AM – I grew up in the village, Wautogik. It’s on the mountains overlooking the coast of Wewak, towards Aitape, and I grew up in a village that has been blessed with some of the early leaders of Papua New Guinea, who more or less provided an inspirational model. That was an inspiration and I sought to emulate people like Bernard Narakobi, who was involved in the writing of the constitution. Bernard Narokobi in particular was especially influential. He had a library in his house in the village, and when we grew up we had access to the library and we could read some of those books. In the late 1980’s and 1990’s he began to write profusely and that made us think, “What is he trying to say?” and to learn from what he was trying to say. So that provided for me one of the earliest opportunities to think about what I wanted to be in the future.
JE – Where did you go to high school?
AM – I went to primary school in Banak, it’s in between Boiken and Dagua. I went to high school in Wewak, on an island called Kairiru.
JE – Is the school on Kairiru for more gifted children.
AM – It was in the 1960s and 1970s, and 1980s. Mainly the children of the elite of the Sepik go there. It was a Marist Brothers school. From there I went to Aiyura, near Kainantu, and did my matriculation grades eleven and twelve. I wanted to be an army officer and I recruited for the military, but things did not happen to my favour. I was accepted but they were communicating via radio, and I was expecting it by post. So by the time I heard about my being accepted into the military I was already admitted into the University of Papua New Guinea to do foundation year. I arrived at UPNG in Port Moresby in 1991 and I found my lectures in economics pretty boring and a little bit too cerebral. I felt that they didn’t have a close enough bearing to the realities of economic reasoning, and relied too much on mathematics. I found the lectures in philosophy and psychology and anthropology and linguistics more compelling, so I decided that I would settle on doing a combined degree on philosophy and anthropology, which I did at UPNG.

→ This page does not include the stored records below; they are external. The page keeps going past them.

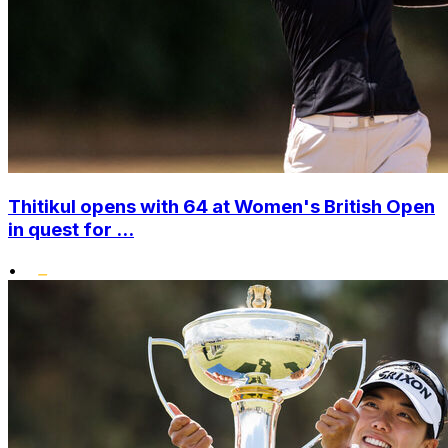
Thitikul opens with 64 at Women's British Open
in quest for ...
•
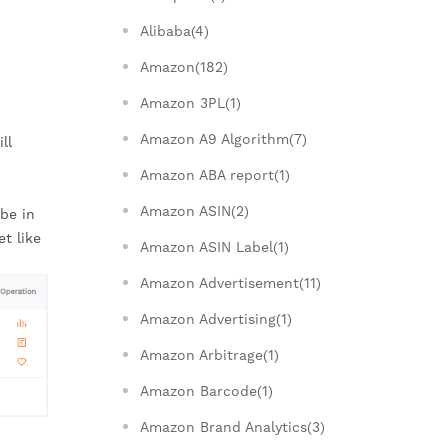
Alibaba(4)
Amazon(182)
Amazon 3PL(1)
Amazon A9 Algorithm(7)
l 
Amazon ABA report(1)
Amazon ASIN(2)
be in 
 like 
Amazon ASIN Label(1)
Amazon Advertisement(11)
Amazon Advertising(1)
Amazon Arbitrage(1)
Amazon Barcode(1)
Amazon Brand Analytics(3)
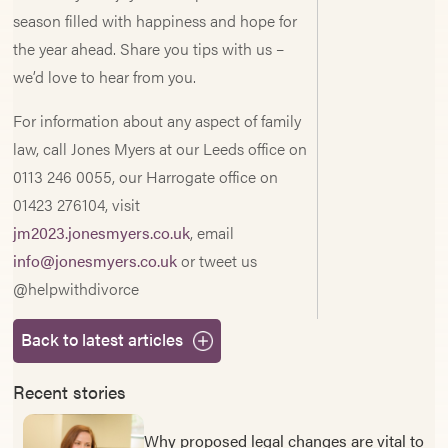
season filled with happiness and hope for
the year ahead. Share you tips with us –
we’d love to hear from you.
For information about any aspect of family
law, call Jones Myers at our Leeds office on
0113 246 0055, our Harrogate office on
01423 276104, visit
jm2023.jonesmyers.co.uk
, email
info@jonesmyers.co.uk
or tweet us
@helpwithdivorce
Back to latest articles
Recent stories
Why proposed legal changes are vital to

At UPNG, in those days, I would say that the intellectual spirit that should blaze in a learning institution, was fading like a sunset. We were only just witnessing the last rays of that glowing intellectual culture. Basically not even the embers were there.
JE – What do you put that down to?
AM – Mostly complacency and that high quality people, original thinkers and academics, had left. How can we carry on that spirit of a kind of critical intellectual space that UPNG generated in the 1970’s and 1980’s? Anyway I went there and I studied anthropology and philosophy. I found there were two things wrong with anthropology. One was that it has become too social and uninterested in the sciences, such as biology, which is closely related to anthropology. We treated the sciences with disinterest and indifference. And two, it was not theoretically or philosophically curious. That was disenchanting and I went to study philosophy which was all about the Germans and the classical Greeks, all the while it made it seem as though philosophy was a kind of intellectual preoccupation of only certain cultures, namely the West for the most part. But philosophy didn’t provide a method to investigate other people’s philosophy, like the Melanesians, like the Papua New Guineans. And so what I found was that you could actually do a really good combination between philosophy and anthropology that provided you with a research method and some kind of data and other philosophical concepts. With that you could interrogate and that provides you with a reflective moment to go forward.

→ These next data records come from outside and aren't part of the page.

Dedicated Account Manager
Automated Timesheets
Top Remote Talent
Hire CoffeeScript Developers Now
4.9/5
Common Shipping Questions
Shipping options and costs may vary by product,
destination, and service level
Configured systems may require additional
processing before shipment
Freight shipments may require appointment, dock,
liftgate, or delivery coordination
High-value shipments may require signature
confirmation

I couldn’t find a job at the time I finished my Honours in Philosophy. I read closely a German philosopher, Martin Heidegger. I was then obsessed with the idea of death. Heidegger raised the question of ontology with a new method this time with something call phenomenology, which is about trying to study the way things are without pre-given bias. It’s a very disciplined way of thinking. My interest in death got me to read Heidegger, so I wrote a thesis about death and made a comparison about Plato’s understanding of death and Heidegger’s understanding of death. That was my Honours thesis. Death provides a very rich field of thinking, a rich context for you to imagine a philosophical project. So for instance, Heidegger thought that we possess within our being our death; that death itself is a possibility waiting to happen, it’s like a sum that is outstanding in our lives and it has to be liquidated eventually, and when death intervenes it doesn’t terminate itself but it reconciles itself in the abyss of nothingness. So basically being and nothingness become reconciled. Ultimately you look at it and find that this kind of philosophy or ontological schema is one that is orientated towards death but what you find in most Melanesian societies is the inverse: we are always returning towards the origin, whereas his philosophy is orientated towards death or negation.